* [EXERCISE AIM]
The answer must be a single number: the count of lines in these records that hold "Indian".

* [MATERIAL FOR THIS TASK]
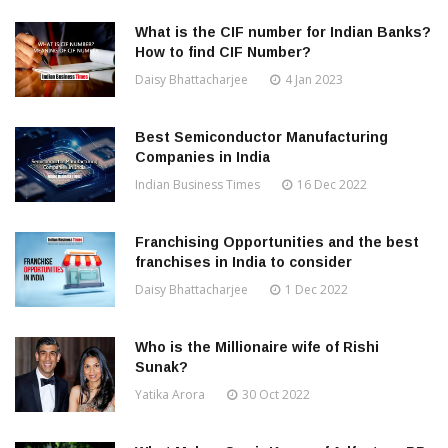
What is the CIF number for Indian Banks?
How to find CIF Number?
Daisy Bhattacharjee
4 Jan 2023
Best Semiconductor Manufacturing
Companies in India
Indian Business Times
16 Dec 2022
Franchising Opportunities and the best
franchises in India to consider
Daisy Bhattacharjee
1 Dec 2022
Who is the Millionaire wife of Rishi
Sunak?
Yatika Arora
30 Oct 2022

* [ANSWER SECTION]
2